> AIM OF THE TASK
Lines that include the string "button" are the ones to copy from the entries below.

[PROVIDED INFORMATION]

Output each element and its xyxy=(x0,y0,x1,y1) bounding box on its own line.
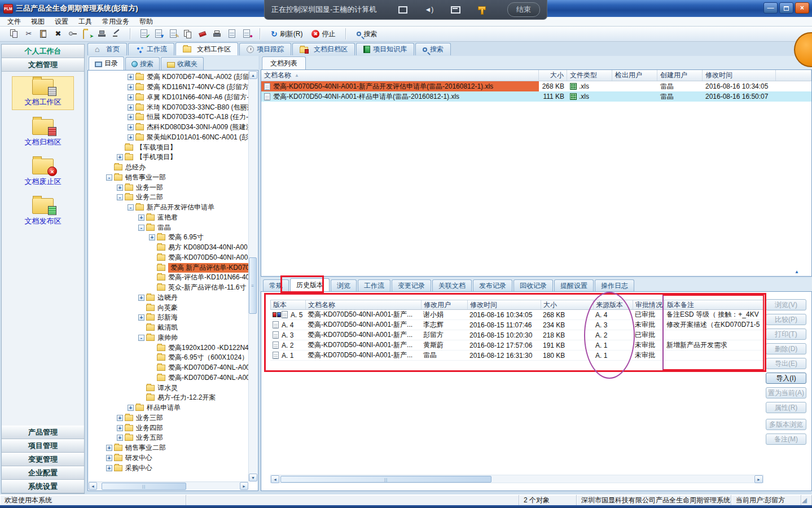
tree-hscroll-thumb[interactable]: || xyxy=(102,483,186,490)
paste-icon[interactable] xyxy=(37,28,50,40)
tab-发布记录[interactable]: 发布记录 xyxy=(473,279,512,291)
tree-node[interactable]: +聚美灿KD101A01-60NC-A001 (彭才 xyxy=(88,133,248,143)
sidebar-item[interactable]: 文档归档区 xyxy=(12,117,74,150)
expander-plus-icon[interactable]: + xyxy=(117,425,123,431)
eraser-icon[interactable] xyxy=(196,28,209,40)
tree-horizontal-scrollbar[interactable]: ◄ || ► xyxy=(89,481,248,490)
history-row[interactable]: A. 4爱高-KD070D50-40NI-A001-新产...李志辉2016-0… xyxy=(270,320,763,330)
tree-node[interactable]: 爱高-KD070D67-40NL-A001- xyxy=(88,363,248,373)
history-column-header[interactable]: 修改时间 xyxy=(468,300,541,309)
tree-node[interactable]: +研发中心 xyxy=(88,453,248,463)
checkin-icon[interactable]: ✔ xyxy=(137,28,151,40)
tree-node[interactable]: +爱高 6.95寸 xyxy=(88,233,248,243)
expander-plus-icon[interactable]: + xyxy=(128,94,134,100)
sidebar-section-header[interactable]: 系统设置 xyxy=(2,480,84,493)
tree-node[interactable]: +恒晨 KD070D33-40TC-A18 (任力-2 xyxy=(88,112,248,122)
key-icon[interactable] xyxy=(66,28,80,40)
expander-plus-icon[interactable]: + xyxy=(117,435,123,441)
history-row[interactable]: A. 5爱高-KD070D50-40NI-A001-新产...谢小娟2016-0… xyxy=(270,310,763,320)
menu-item[interactable]: 常用业务 xyxy=(97,16,134,27)
tree-node[interactable]: +业务一部 xyxy=(88,182,248,192)
tree-node[interactable]: -康帅帅 xyxy=(88,333,248,343)
expander-minus-icon[interactable]: - xyxy=(138,335,144,341)
history-column-header[interactable]: 修改用户 xyxy=(422,300,468,309)
tab-文档工作区[interactable]: 文档工作区 xyxy=(175,42,238,55)
edit-doc-icon[interactable]: ✎ xyxy=(166,28,180,40)
tree-node[interactable]: 爱高 新产品评估单-KD070 xyxy=(88,262,248,273)
doc-column-header[interactable]: 文档名称▲ xyxy=(261,70,539,81)
expander-minus-icon[interactable]: - xyxy=(117,194,123,200)
menu-item[interactable]: 工具 xyxy=(73,16,97,27)
expander-plus-icon[interactable]: + xyxy=(128,124,134,130)
resize-grip-icon[interactable]: ◢ xyxy=(801,495,812,505)
tab-首页[interactable]: ⌂首页 xyxy=(87,43,127,55)
expander-plus-icon[interactable]: + xyxy=(128,84,134,90)
tree-vscroll-thumb[interactable]: ≡ xyxy=(249,257,257,314)
menu-item[interactable]: 视图 xyxy=(26,16,50,27)
tree-node[interactable]: 爱高1920x1200 -KD122N4- xyxy=(88,343,248,353)
history-column-header[interactable]: 大小 xyxy=(541,300,594,309)
scroll-left-icon[interactable]: ◄ xyxy=(89,482,97,490)
tree-node[interactable]: -业务二部 xyxy=(88,192,248,203)
sign-icon[interactable] xyxy=(110,28,124,40)
doc-column-header[interactable]: 大小 xyxy=(539,70,567,81)
tab-收藏夹[interactable]: 收藏夹 xyxy=(161,57,204,70)
menu-item[interactable]: 设置 xyxy=(50,16,73,27)
sidebar-item[interactable]: 文档工作区 xyxy=(12,76,74,110)
expander-plus-icon[interactable]: + xyxy=(128,104,134,111)
download-icon[interactable]: ▼ xyxy=(152,28,165,40)
stamp-icon[interactable] xyxy=(95,28,109,40)
expander-plus-icon[interactable]: + xyxy=(117,185,123,191)
scroll-right-icon[interactable]: ► xyxy=(240,482,248,490)
history-horizontal-scrollbar[interactable]: ◄ || ► xyxy=(270,475,763,483)
toolbar-search-button[interactable]: 搜索 xyxy=(352,28,381,40)
refresh-button[interactable]: ↻刷新(R) xyxy=(266,28,307,40)
doc-list-icon[interactable] xyxy=(225,28,239,40)
toolbox-icon[interactable] xyxy=(451,6,460,14)
minimize-button[interactable]: — xyxy=(763,2,778,14)
history-column-header[interactable]: 来源版本 xyxy=(594,300,633,309)
tree-node[interactable]: -新产品开发评估申请单 xyxy=(88,203,248,213)
scroll-indicator-icon[interactable]: ▲ xyxy=(795,269,799,274)
speaker-icon[interactable]: ◄) xyxy=(424,6,433,14)
expander-plus-icon[interactable]: + xyxy=(128,134,134,141)
tree-node[interactable]: -销售事业一部 xyxy=(88,173,248,183)
history-row[interactable]: A. 1爱高-KD070D50-40NI-A001-新产...雷晶2016-08… xyxy=(270,351,763,361)
sidebar-section-header[interactable]: 企业配置 xyxy=(2,466,84,480)
history-column-header[interactable]: 审批情况 xyxy=(633,300,665,309)
tree-node[interactable]: +销售事业二部 xyxy=(88,443,248,453)
scroll-left-icon[interactable]: ◄ xyxy=(271,475,279,483)
tree-node[interactable]: 戴清凯 xyxy=(88,323,248,333)
expander-plus-icon[interactable]: + xyxy=(106,455,112,461)
tree-node[interactable]: +业务五部 xyxy=(88,433,248,443)
tab-浏览[interactable]: 浏览 xyxy=(331,279,357,291)
sidebar-item[interactable]: 文档发布区 xyxy=(12,196,74,229)
tab-历史版本[interactable]: 历史版本 xyxy=(290,278,330,291)
sidebar-section-header[interactable]: 个人工作台 xyxy=(2,45,84,58)
tree-node[interactable]: -雷晶 xyxy=(88,222,248,233)
history-column-header[interactable]: 版本 xyxy=(271,300,306,309)
expander-plus-icon[interactable]: + xyxy=(128,74,134,80)
tab-项目跟踪[interactable]: 项目跟踪 xyxy=(239,43,291,55)
tree-node[interactable]: 向英豪 xyxy=(88,303,248,313)
doc-clock-icon[interactable]: ● xyxy=(240,28,253,40)
scroll-down-icon[interactable]: ▼ xyxy=(249,474,257,481)
tab-操作日志[interactable]: 操作日志 xyxy=(595,279,634,291)
tree-node[interactable]: +蓝艳君 xyxy=(88,213,248,223)
copy-doc-icon[interactable] xyxy=(181,28,195,40)
history-column-header[interactable]: 版本备注 xyxy=(665,300,764,309)
expander-plus-icon[interactable]: + xyxy=(138,295,144,301)
print-icon[interactable] xyxy=(210,28,224,40)
tree-node[interactable]: 英众-新产品评估单-11.6寸 xyxy=(88,283,248,293)
tab-变更记录[interactable]: 变更记录 xyxy=(392,279,431,291)
sidebar-section-header[interactable]: 文档管理 xyxy=(2,58,84,72)
expander-minus-icon[interactable]: - xyxy=(138,225,144,231)
tab-document-list[interactable]: 文档列表 xyxy=(262,56,306,69)
end-session-button[interactable]: 结束 xyxy=(507,2,540,17)
tree-node[interactable]: 爱高-评估单-KD101N66-40 xyxy=(88,273,248,283)
close-button[interactable]: × xyxy=(795,2,809,14)
tree-node[interactable]: +爱高 KD070D67-40NL-A002 (彭留 xyxy=(88,72,248,82)
history-row[interactable]: A. 3爱高-KD070D50-40NI-A001-新产...彭留方2016-0… xyxy=(270,330,763,340)
cut-icon[interactable]: ✂ xyxy=(22,28,36,40)
doc-column-header[interactable]: 修改时间 xyxy=(703,70,776,81)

[/PROVIDED INFORMATION]

> TASK SOLUTION
toolbar-search-button[interactable]: 搜索 xyxy=(352,28,381,40)
refresh-button[interactable]: ↻刷新(R) xyxy=(266,28,307,40)
minimize-button[interactable]: — xyxy=(763,2,778,14)
end-session-button[interactable]: 结束 xyxy=(507,2,540,17)
close-button[interactable]: × xyxy=(795,2,809,14)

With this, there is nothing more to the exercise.